2) The U.S. quota system and high protection taxes on textiles and apparel imports have failed to protect American manufacturing jobs. For decades, U.S. industry and policy makers have argued that maintaining restrictive quotas and some of the highest tariff rates in the U.S. system was necessary to protect U.S. textile and apparel manufacturing jobs from foreign competition. Despite its dubious distinction as the most protected manufacturing sector in the U.S. economy, industry job losses have continued to mount over the last thirty years without pause. What conclusion can we consumers draw? The system enriches a handful of U.S. textile magnates at the expense of American consumers while totally failing to achieve its professed goal - protecting U.S. manufacturing jobs.
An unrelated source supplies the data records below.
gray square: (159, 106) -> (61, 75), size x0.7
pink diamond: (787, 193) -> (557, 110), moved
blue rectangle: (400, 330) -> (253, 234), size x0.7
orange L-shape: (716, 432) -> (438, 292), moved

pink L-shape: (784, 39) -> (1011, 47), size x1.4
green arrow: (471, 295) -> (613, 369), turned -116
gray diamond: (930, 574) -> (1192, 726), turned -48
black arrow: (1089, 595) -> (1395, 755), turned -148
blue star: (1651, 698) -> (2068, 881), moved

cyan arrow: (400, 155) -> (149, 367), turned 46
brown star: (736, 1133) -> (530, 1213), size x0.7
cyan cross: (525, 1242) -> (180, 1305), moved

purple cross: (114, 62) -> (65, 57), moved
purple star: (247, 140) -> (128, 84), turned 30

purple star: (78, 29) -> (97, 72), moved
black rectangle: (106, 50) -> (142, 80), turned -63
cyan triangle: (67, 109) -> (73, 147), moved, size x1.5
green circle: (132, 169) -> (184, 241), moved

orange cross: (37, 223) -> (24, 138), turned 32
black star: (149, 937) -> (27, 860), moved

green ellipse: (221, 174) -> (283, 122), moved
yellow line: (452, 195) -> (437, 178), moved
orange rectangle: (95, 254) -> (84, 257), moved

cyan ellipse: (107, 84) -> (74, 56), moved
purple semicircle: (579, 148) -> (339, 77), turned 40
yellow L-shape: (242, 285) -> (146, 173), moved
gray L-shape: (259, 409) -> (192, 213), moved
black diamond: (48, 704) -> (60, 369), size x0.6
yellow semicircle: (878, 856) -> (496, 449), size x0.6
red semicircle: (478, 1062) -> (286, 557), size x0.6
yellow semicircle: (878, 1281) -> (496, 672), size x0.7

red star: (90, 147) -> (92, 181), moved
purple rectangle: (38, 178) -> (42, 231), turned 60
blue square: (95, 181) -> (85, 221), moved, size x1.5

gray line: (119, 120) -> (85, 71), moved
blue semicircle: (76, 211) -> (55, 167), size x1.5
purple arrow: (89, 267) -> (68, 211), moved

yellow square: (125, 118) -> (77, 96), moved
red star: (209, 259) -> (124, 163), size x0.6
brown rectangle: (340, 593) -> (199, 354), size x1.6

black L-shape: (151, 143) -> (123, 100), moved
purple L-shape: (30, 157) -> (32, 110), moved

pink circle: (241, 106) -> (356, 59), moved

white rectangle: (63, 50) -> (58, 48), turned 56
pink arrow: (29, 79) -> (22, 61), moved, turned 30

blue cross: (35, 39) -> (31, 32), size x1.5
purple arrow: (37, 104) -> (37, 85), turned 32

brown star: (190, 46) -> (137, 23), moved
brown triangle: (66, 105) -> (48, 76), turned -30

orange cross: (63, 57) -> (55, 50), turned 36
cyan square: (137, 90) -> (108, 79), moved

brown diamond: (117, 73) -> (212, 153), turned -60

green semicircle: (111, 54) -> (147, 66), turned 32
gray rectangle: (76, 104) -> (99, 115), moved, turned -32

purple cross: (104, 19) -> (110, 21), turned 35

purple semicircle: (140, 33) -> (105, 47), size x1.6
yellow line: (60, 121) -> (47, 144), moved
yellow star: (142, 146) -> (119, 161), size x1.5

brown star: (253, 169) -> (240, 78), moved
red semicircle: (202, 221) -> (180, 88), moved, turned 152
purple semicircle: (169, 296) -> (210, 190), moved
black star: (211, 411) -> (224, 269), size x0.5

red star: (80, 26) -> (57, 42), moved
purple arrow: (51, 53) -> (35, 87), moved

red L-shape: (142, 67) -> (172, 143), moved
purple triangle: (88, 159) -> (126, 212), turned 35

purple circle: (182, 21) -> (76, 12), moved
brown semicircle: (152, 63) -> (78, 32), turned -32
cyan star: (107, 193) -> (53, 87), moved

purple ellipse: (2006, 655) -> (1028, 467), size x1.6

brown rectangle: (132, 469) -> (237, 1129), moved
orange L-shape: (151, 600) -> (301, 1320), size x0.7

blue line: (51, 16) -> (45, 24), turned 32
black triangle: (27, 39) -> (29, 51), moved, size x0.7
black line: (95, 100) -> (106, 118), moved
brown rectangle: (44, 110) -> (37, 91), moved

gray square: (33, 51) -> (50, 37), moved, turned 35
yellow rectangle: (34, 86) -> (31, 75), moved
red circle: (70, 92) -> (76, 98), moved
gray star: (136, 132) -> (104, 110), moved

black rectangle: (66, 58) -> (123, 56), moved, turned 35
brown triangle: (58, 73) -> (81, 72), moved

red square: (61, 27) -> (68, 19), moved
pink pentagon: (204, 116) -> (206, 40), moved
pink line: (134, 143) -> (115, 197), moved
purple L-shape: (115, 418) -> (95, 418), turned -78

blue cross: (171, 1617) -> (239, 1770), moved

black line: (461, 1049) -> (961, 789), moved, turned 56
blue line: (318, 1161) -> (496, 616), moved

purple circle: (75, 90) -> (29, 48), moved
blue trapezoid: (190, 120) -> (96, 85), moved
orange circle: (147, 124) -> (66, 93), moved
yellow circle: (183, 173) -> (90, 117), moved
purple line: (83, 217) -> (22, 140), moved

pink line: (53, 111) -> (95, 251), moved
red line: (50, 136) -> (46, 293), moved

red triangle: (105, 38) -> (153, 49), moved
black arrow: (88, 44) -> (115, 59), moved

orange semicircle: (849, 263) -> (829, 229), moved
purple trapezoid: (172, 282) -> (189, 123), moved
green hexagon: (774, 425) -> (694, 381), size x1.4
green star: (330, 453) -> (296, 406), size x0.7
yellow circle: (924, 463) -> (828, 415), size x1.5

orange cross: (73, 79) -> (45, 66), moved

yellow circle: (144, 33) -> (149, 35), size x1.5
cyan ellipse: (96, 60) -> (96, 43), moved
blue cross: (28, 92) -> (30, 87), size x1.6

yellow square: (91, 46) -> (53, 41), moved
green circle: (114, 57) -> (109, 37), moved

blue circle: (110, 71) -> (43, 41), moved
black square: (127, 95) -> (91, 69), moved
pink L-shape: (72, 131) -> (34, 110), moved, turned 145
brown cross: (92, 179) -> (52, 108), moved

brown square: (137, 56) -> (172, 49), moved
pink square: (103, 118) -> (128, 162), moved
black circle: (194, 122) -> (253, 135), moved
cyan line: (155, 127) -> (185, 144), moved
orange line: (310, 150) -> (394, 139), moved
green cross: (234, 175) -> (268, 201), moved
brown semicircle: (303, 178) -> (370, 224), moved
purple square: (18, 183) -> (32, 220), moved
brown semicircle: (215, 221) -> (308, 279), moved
3) Improved productivity from new machinery and technology is the biggest contributor to the loss of U.S. textile jobs, not imports. Many have been misled to believe that foreign trade has caused huge job losses in the U.S. textile industry. Yet, if you visit a modern textile mill, you will be struck by how few workers are needed to run it. Huge rooms with rows of machines to spin yarn and weave and knit fabric are largely empty of people. The fact is that the textile industry, like many other manufacturing sectors, has become capital-intensive rather than labor-intensive, and relies more on machinery and technology to operate than on the army of workers it once needed. Yet, in order to maintain a protectionist system that stifles competition in textiles and apparel and drives up prices (and profit) at the expense of American consumers, some in the U.S. textile sector blame trade for all the job losses in their industry. This is false. Several studies confirm that most job losses in the textile industry have been as a result of changes in technology and improvements in productivity. Although one still hears that the U.S. must continue to restrict imports to protect U.S. textile jobs, there is silence about the main reason jobs have been lost in the industry - improved productivity and technology.


4) Despite trade agreements to open markets and tear down trade barriers, the textile and apparel industries remain the most heavily protected manufacturing sectors in the U.S. economy. Many have heard the allegation that the textile industry has been sacrificed on the altar of free trade and that free trade agreements like NAFTA and the Uruguay Round Agreement of the World Trade Organization have decimated U.S. textile and apparel production. Close examination of this claim reveals that it is largely false. Textiles and apparel remain the only manufacturing sectors in the United States to be protected by restrictive quotas limiting the amount of foreign imports. Although these quotas are set to expire on January 1, 2005, most of the clothing and textile home products that American consumers buy will remain under tight quotas until then. Textiles and apparel are also protected through some of the highest tariffs on manufactured goods in the United States. While the average U.S. tariff is now under 3 percent, these protection taxes U.S. consumers pay on textile and apparel products average over 16 percent. Duties on some products such as wool sweaters can range in excess of 30 percent. The extent to which textiles and apparel remain highly protected from free trade is confirmed by the fact that these products account for only about 8 percent of U.S. imports but nearly one-half of all import duties the U.S. collects every year. Thus, far from being a sacrifice to free trade, textiles and apparel are the last holdouts to free trade and competition. Nearly every other industry sector in the United States bit the bullet a long time ago.

The U.S. system to limit imports of textiles and apparel is designed specifically to stifle competition. This has the adverse consequence of hindering innovation and productivity in the U.S. textile industry, which is a drag on the economy and leads to continued job loss in the industry. It also places the burden of the higher costs created by these trade barriers on the U.S. consumer, particularly low-income Americans, which depresses their standard of living. For these reasons, CWT urges the U.S. Administration to allow the quota system to expire on schedule. To do otherwise is a slap in the face to American consumers.